Half-threateningly, half-reasonably, he persuades Adele to aid in his plan.

Over an eventful and sun-dappled Labor Day weekend, Frank reveals himself to be the honor-bound, charismatic handyman of Adele's dreams. He teaches Henry to throw a baseball. He teaches a wheelchair-bound neighbor kid to play baseball. He changes the oil in Adele's station wagon. And in the most solemnly cringe-worthy scene of the new movie year, Frank pries open Adele's and Henry's love-starved hearts with his stunning kitchen skills, as he bakes his newfound makeshift family a peach pie with a crust so flaky and filling so photogenically luscious, it's as if he has become the star of his own show: "Top Chef, Convicted Murderer Division."

We can buy a lot in fiction, on the page.
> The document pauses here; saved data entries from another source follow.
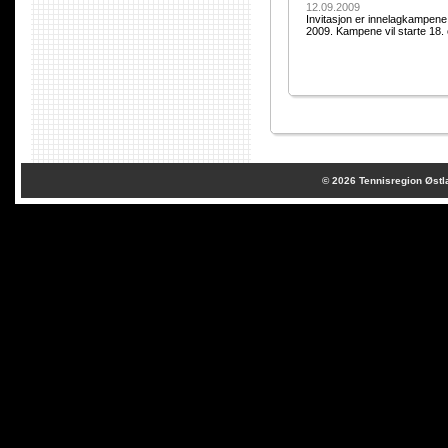
12.09.2009
Invitasjon er innelagkampene 
2009. Kampene vil starte 18. 
© 2026
Tennisregion Østl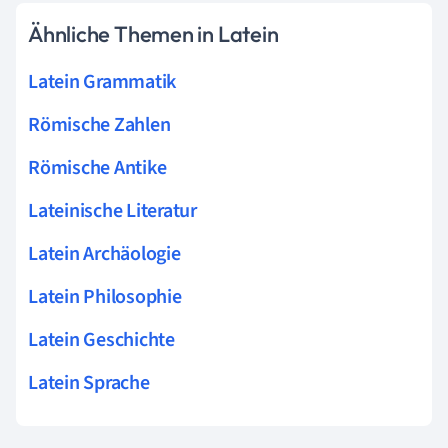
Ähnliche Themen in Latein
Latein Grammatik
Römische Zahlen
Römische Antike
Lateinische Literatur
Latein Archäologie
Latein Philosophie
Latein Geschichte
Latein Sprache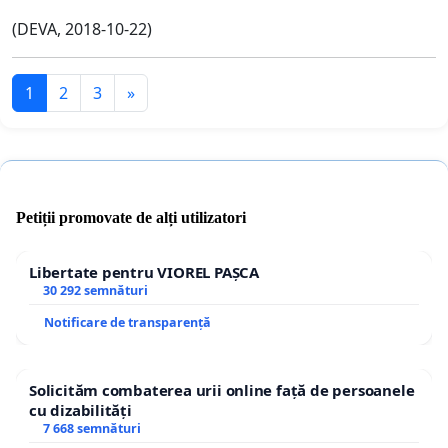
(DEVA, 2018-10-22)
1
2
3
»
Petiții promovate de alți utilizatori
Libertate pentru VIOREL PAȘCA
30 292 semnături
Notificare de transparență
Solicităm combaterea urii online față de persoanele
cu dizabilități
7 668 semnături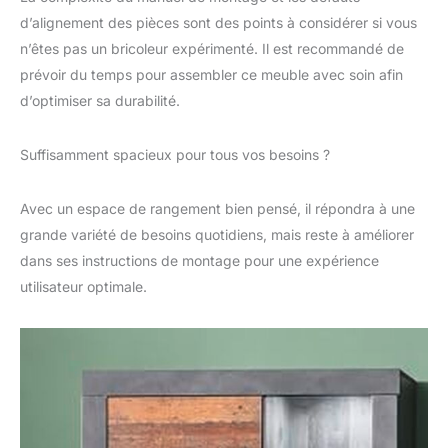
l’équipe de tendance
d’alignement des pièces sont des points à considérer si vous
est synonyme de
n’êtes pas un bricoleur expérimenté. Il est recommandé de
durabilité. Nos meubles
prévoir du temps pour assembler ce meuble avec soin afin
sont certifiés FSC - le
d’optimiser sa durabilité.
signe d’une gestion
forestière responsable
répond aux exigences
Suffisamment spacieux pour tous vos besoins ?
de la Loi sur la sécurité
des produits en ce qui
concerne la sécurité et
Avec un espace de rangement bien pensé, il répondra à une
la santé
grande variété de besoins quotidiens, mais reste à améliorer
dans ses instructions de montage pour une expérience
utilisateur optimale.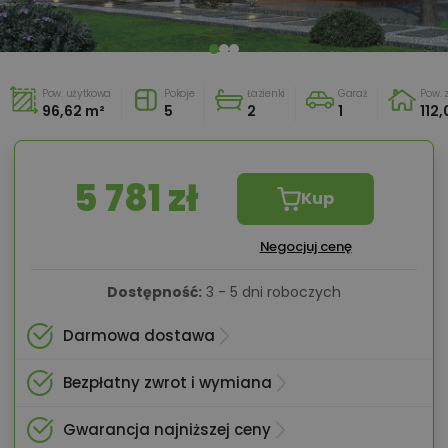
Pow. użytkowa
Pokoje
Łazienki
Garaż
Pow.
96,62 m²
5
2
1
112
5 781 zł
Kup
Negocjuj cenę
Dostępność:
3 - 5 dni roboczych
Darmowa dostawa
Bezpłatny zwrot i wymiana
Gwarancja najniższej ceny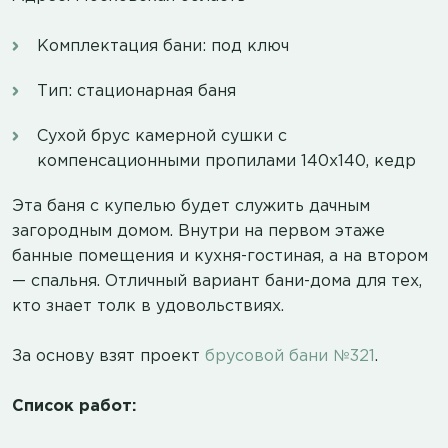
Комплектация бани: под ключ
Тип: стационарная баня
Сухой брус камерной сушки с
компенсационными пропилами 140х140, кедр
Эта баня с купелью будет служить дачным
загородным домом. Внутри на первом этаже
банные помещения и кухня-гостиная, а на втором
— спальня. Отличный вариант бани-дома для тех,
кто знает толк в удовольствиях.
За основу взят проект
брусовой бани №321
.
Список работ: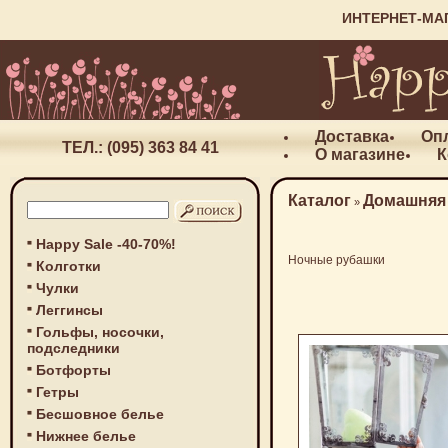
ИНТЕРНЕТ-МА
Доставка
Оп
ТЕЛ.: (095) 363 84 41
О магазине
К
Каталог
Домашняя
»
Happy Sale -40-70%!
Ночные рубашки
Колготки
Чулки
Леггинсы
Гольфы, носочки,
подследники
Ботфорты
Гетры
Бесшовное белье
Нижнее белье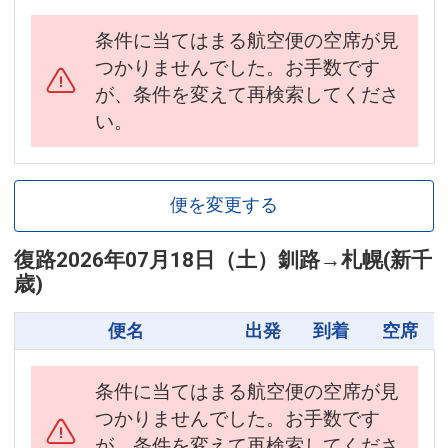
条件に当てはまる航空便の空席が見
つかりませんでした。お手数です
が、条件を変えて再検索してくださ
い。
便を変更する
復路
2026年07月18日（土）
釧路
→
札幌(新千
歳)
便名
出発
到着
空席
条件に当てはまる航空便の空席が見
つかりませんでした。お手数です
が、条件を変えて再検索してくださ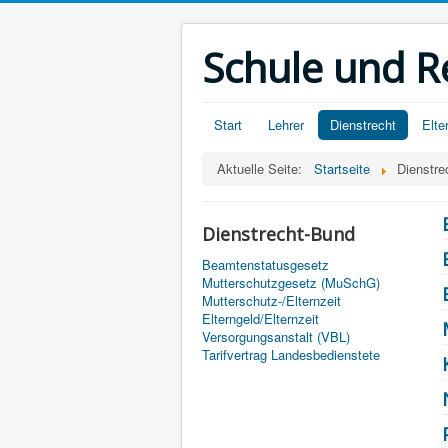
Schule und R
Start
Lehrer
Dienstrecht
Elte
Aktuelle Seite:
Startseite
Dienstre
Dienstrecht-Bund
Beamtenstatusgesetz
Mutterschutzgesetz (MuSchG)
Mutterschutz-/Elternzeit
Elterngeld/Elternzeit
Versorgungsanstalt (VBL)
Tarifvertrag Landesbedienstete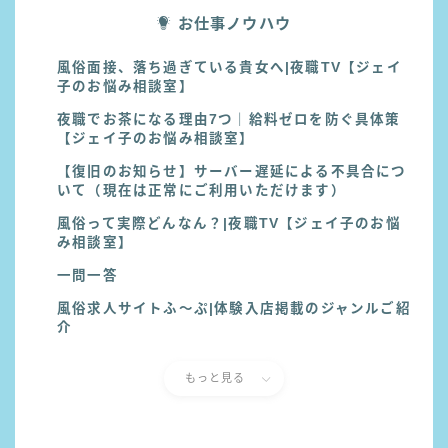
お仕事ノウハウ
風俗面接、落ち過ぎている貴女へ|夜職TV【ジェイ
子のお悩み相談室】
夜職でお茶になる理由7つ｜給料ゼロを防ぐ具体策
【ジェイ子のお悩み相談室】
【復旧のお知らせ】サーバー遅延による不具合につ
いて（現在は正常にご利用いただけます）
風俗って実際どんなん？|夜職TV【ジェイ子のお悩
み相談室】
一問一答
風俗求人サイトふ〜ぷ|体験入店掲載のジャンルご紹
介
もっと見る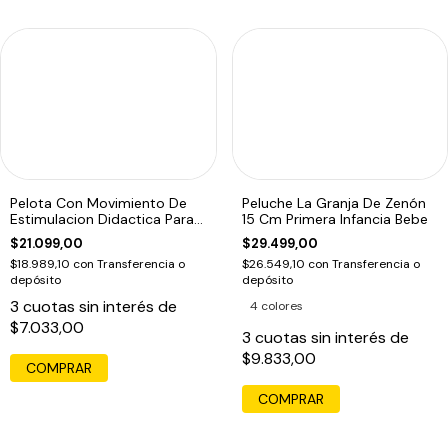
Pelota Con Movimiento De
Peluche La Granja De Zenón
Estimulacion Didactica Para
15 Cm Primera Infancia Bebe
Bebes
$21.099,00
$29.499,00
$18.989,10
con
Transferencia o
$26.549,10
con
Transferencia o
depósito
depósito
3
cuotas sin interés de
4 colores
$7.033,00
3
cuotas sin interés de
$9.833,00
COMPRAR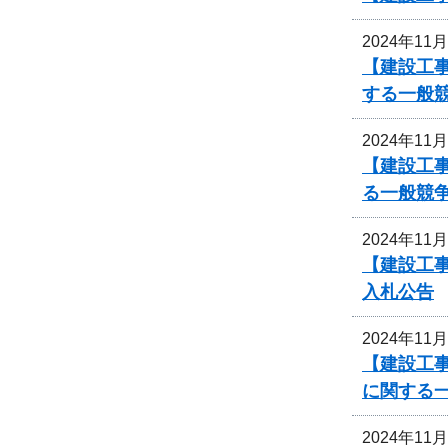
2024年11
【建設工
する一般
2024年11
【建設工
る一般競
2024年11
【建設工事
入札公告
2024年11
【建設工事
に関する
2024年11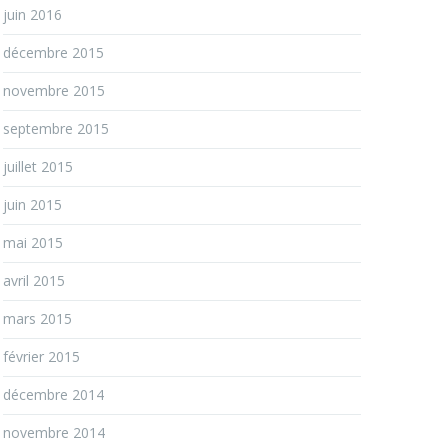
juin 2016
décembre 2015
novembre 2015
septembre 2015
juillet 2015
juin 2015
mai 2015
avril 2015
mars 2015
février 2015
décembre 2014
novembre 2014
The movies make romantic balderdash easier to swallow in some ways but tougher in others. Writer-director Jason Reitman's studious adaptation of "Labor Day" has too much taste and high-minded respect for Maynard's book to play up the pulpy exploitation angle.

So we're left with some first-rate actors doing what they can to fill every sensually fraught glance with trace elements of human character.

Kate Winslet has such sound and reliable dramatic instincts (That Face doesn't hurt, either) she very nearly makes something of Adele. Josh Brolin lets his mellow, insinuating voice do the heavy lifting as tight-lipped Frank, a hunky amalgam of Shane and a drifter out of an William Inge play. Gattlin Griffith is young Henry, in the throes of confused adolescence; Toby Maguire provides the voice-overs as older Henry, looking back at the Labor Day weekend of his youth, when an escape to Canada was on the horizon and his feelings regarding Frank, and Henry's amiable but distant birth father (Clark Gregg), made for some serious soul-searching.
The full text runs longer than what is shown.